The latest crop of “Lion King” gear is also targeted to adults who grew up on the original film, not just children.

Lazy loaded image

“I think you’re gonna have ‘Lion King’ parents bringing their kids to the movie,” says Richard Gottlieb, CEO and founder of Global Toy Experts. “And what I mean by ‘Lion King’ parents, it’s been 25 years, so if you were anywhere from five to 10 years old when that movie came out, you’re 30 to 35 years old and you’ve got kids. And so, I think the driver for this movie isn’t going to be kids, it’s going to be parents bringing kids, which is probably another reason why they’re focusing on adult branding.”

In addition to wearing the new “Lion King” paraphernalia, you can also hang it on your walls. Die-hard fans can splurge on a mosaic portrait of “Scar” by artist Tom Matousak retailing for nearly $300, or the “Father and Son” piece with Mufasa and Simba by artist Michelle St. Laurent for $750, both available on Disney’s website.

“The original 1994 animated feature film has consistently remained one of our top-requested Disney themes,” says Allison Fillmore, the national sales director of Barker Animation Art Galleries, which specializes in collector’s portraits from other popular Disney films ranging from “Frozen” to “Maleficent.” She credits the “Lion King’s” themes of family, love and loyalty for driving demand for art associated with the film.
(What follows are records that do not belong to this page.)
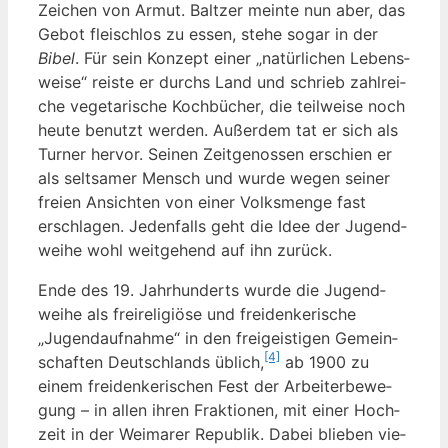
Zei­chen von Armut. Balt­zer mein­te nun aber, das
Gebot fleisch­los zu essen, ste­he sogar in der
Bibel
. Für sein Kon­zept einer „natür­li­chen Lebens­
wei­se“ reis­te er durchs Land und schrieb zahl­rei­
che vege­ta­ri­sche Koch­bü­cher, die teil­wei­se noch
heu­te benutzt wer­den. Außer­dem tat er sich als
Tur­ner her­vor. Sei­nen Zeit­ge­nos­sen erschien er
als selt­sa­mer Mensch und wur­de wegen sei­ner
frei­en Ansich­ten von einer Volks­men­ge fast
erschla­gen. Jeden­falls geht die Idee der Jugend­
wei­he wohl weit­ge­hend auf ihn zurück.
Ende des 19. Jahr­hun­derts wur­de die Jugend­
wei­he als frei­re­li­giö­se und frei­den­ke­ri­sche
„Jugend­auf­nah­me“ in den frei­geis­ti­gen Gemein­
[4]
schaf­ten Deutsch­lands üblich,
ab 1900 zu
einem frei­den­ke­ri­schen Fest der Arbei­ter­be­we­
gung – in allen ihren Frak­tio­nen, mit einer Hoch­
zeit in der Wei­ma­rer Repu­blik. Dabei blie­ben vie­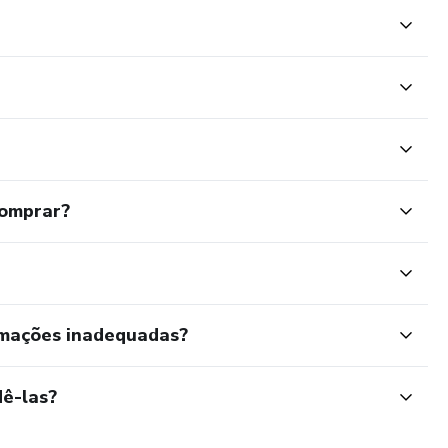
comprar?
rmações inadequadas?
ê-las?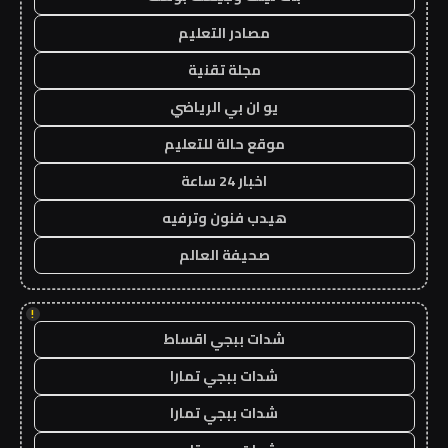
مصادر التعليم
مجلة تقنية
يو ان بي الرياضي
موقع حالة للتعليم
اخبار 24 ساعة
هيدب فنون وترفيه
صحيفة العالم
!
شدات ببجي اقساط
شدات ببجي تمارا
شدات ببجي تمارا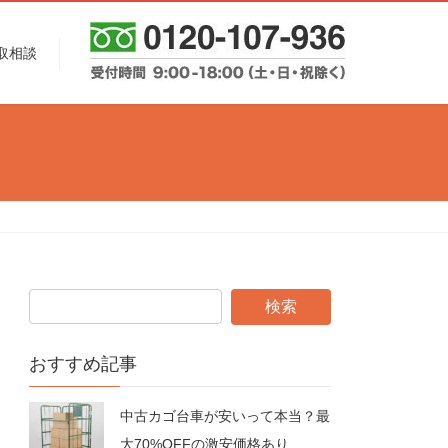
取相談
おすすめ記事
中古カゴ台車が安いって本当？最
大70%OFFの激安価格あり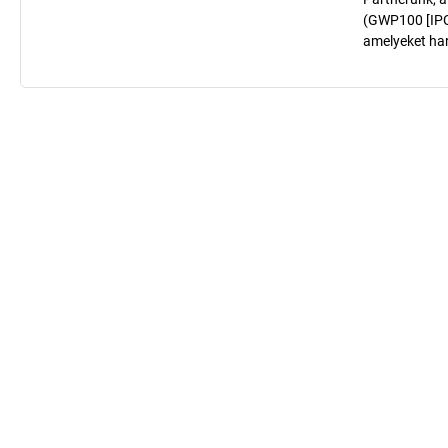
(GWP100 [IPCC
amelyeket har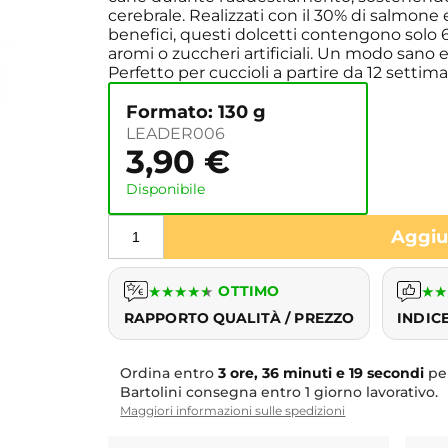
cerebrale. Realizzati con il 30% di salmone e
benefici, questi dolcetti contengono solo 6 
aromi o zuccheri artificiali. Un modo sano
Perfetto per cuccioli a partire da 12 settim
Formato: 130 g
LEADER006
3,90
€
Disponibile
Aggiun
★
★
★
★
★
OTTIMO
★
★
RAPPORTO QUALITÀ / PREZZO
INDIC
Ordina entro
3 ore, 36 minuti e 18 secondi
per
Bartolini consegna entro 1 giorno lavorativo.
Maggiori informazioni sulle spedizioni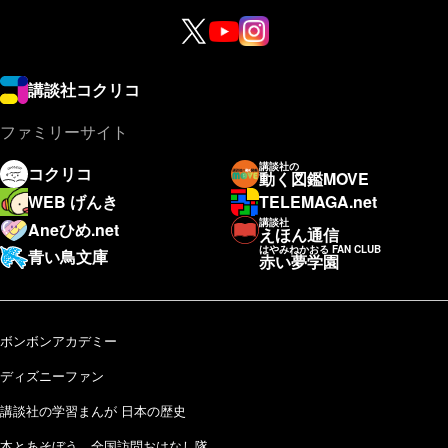
講談社コクリコ
ファミリーサイト
講談社の
コクリコ
動く図鑑MOVE
WEB げんき
TELEMAGA.net
講談社
Aneひめ.net
えほん通信
はやみねかおる FAN CLUB
青い鳥文庫
赤い夢学園
ボンボンアカデミー
ディズニーファン
講談社の学習まんが 日本の歴史
本とあそぼう 全国訪問おはなし隊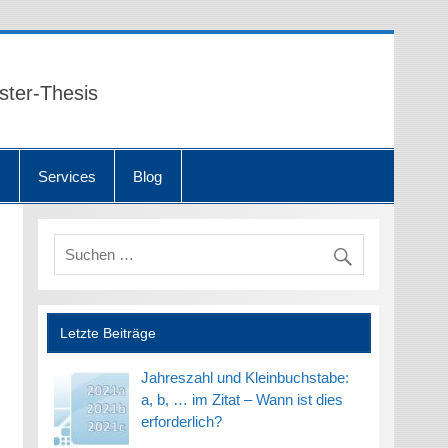
ster-Thesis
n
Services
Blog
Letzte Beiträge
Jahreszahl und Kleinbuchstabe:
a, b, … im Zitat – Wann ist dies
erforderlich?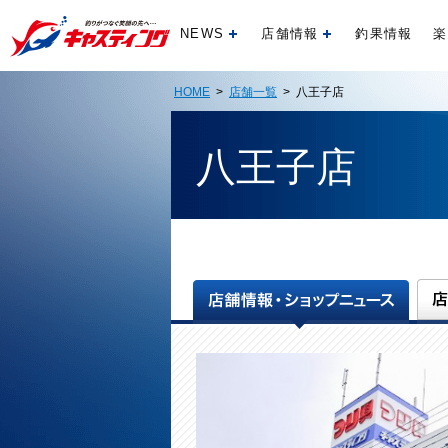
NEWS
店舗情報
釣果情報
楽
開く
開く
HOME
>
店舗一覧
> 八王子店
八王子店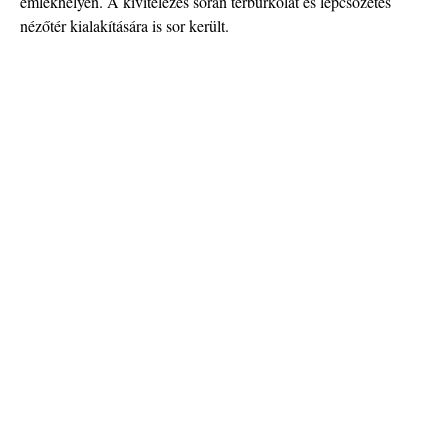
emlékhelyen. A kivitelezés során térburkolat és lépcsőzetes
nézőtér kialakítására is sor került.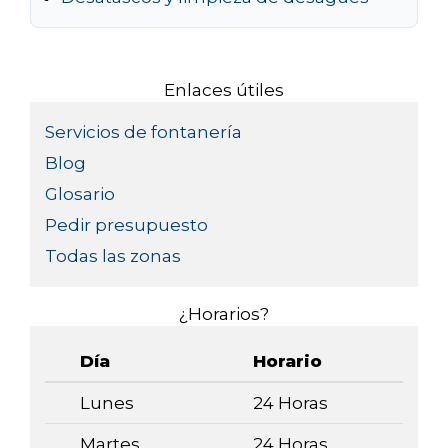
Enlaces útiles
Servicios de fontanería
Blog
Glosario
Pedir presupuesto
Todas las zonas
¿Horarios?
Día
Horario
Lunes
24 Horas
Martes
24 Horas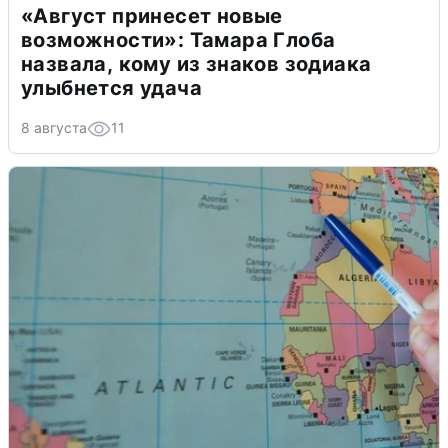
«Август принесет новые
возможности»: Тамара Глоба
назвала, кому из знаков зодиака
улыбнется удача
8 августа
11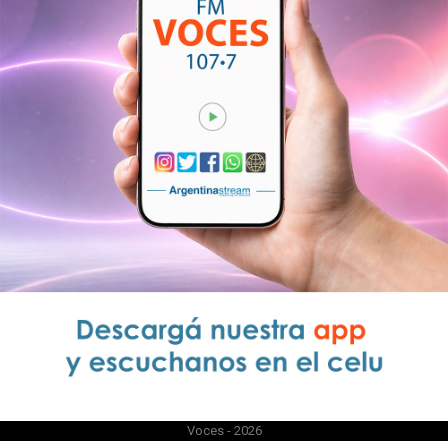
Voces - 2026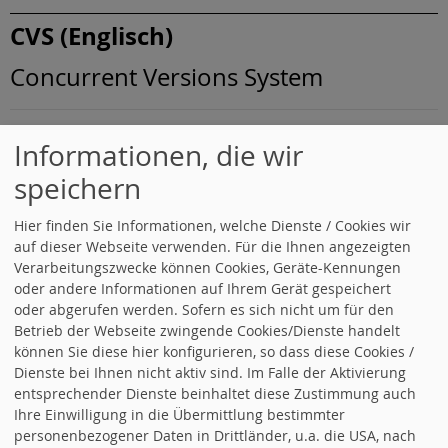
CVS (Englisch)
Concurrent Versions System
[A]
.
[B]
. [C].
[D]
.
[E]
.
[F]
.
[G]
.
[H]
.
[I]
.
[J]
.
Informationen, die wir
[K]
.
[L]
.
[M]
.
[N]
.
[O]
.
[P]
.
[R]
.
[S]
.
[T]
.
speichern
[U]
.
[V]
.
[W]
.
[X]
.
[Z]
.
Hier finden Sie Informationen, welche Dienste / Cookies wir
auf dieser Webseite verwenden. Für die Ihnen angezeigten
Verarbeitungszwecke können Cookies, Geräte-Kennungen
oder andere Informationen auf Ihrem Gerät gespeichert
oder abgerufen werden. Sofern es sich nicht um für den
Betrieb der Webseite zwingende Cookies/Dienste handelt
können Sie diese hier konfigurieren, so dass diese Cookies /
Dienste bei Ihnen nicht aktiv sind. Im Falle der Aktivierung
entsprechender Dienste beinhaltet diese Zustimmung auch
Ihre Einwilligung in die Übermittlung bestimmter
personenbezogener Daten in Drittländer, u.a. die USA, nach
“Signature characters [like Disney princesses and ‘Winnie the Pooh’] will always remain our most popular,” Fillmore says. “However, the original 1994 release of ‘The Lion King’ set the bar quite high. And no other Walt Disney Animation Studio release had since reached this level of icon status until ‘Frozen’ debuted in 2013.”

Over on Amazon, one of the best-selling “Lion King” products for kids wins points for realism. Forget about Tickle Me Elmo. Little children can cuddle with a Pumbaa the warthog toy that eats bugs, burps and farts at the press of a button. The Simba and Nala editions are better behaved. When you push their heads together, they snuggle, feeling the love tonight.

Twenty five years ago, as “The Lion King” soared at the box office, its merchandising crushed a live-action remake of “The Flintstones” and a re-release of “The Jungle Book.” This year, some experts are already predicting that the live-action “Lion King” will sell as many products as the first film by year-end. “I wouldn’t be surprised if it breaks $1 billion in licensed retail sales,” Masolova says. “It might be more.”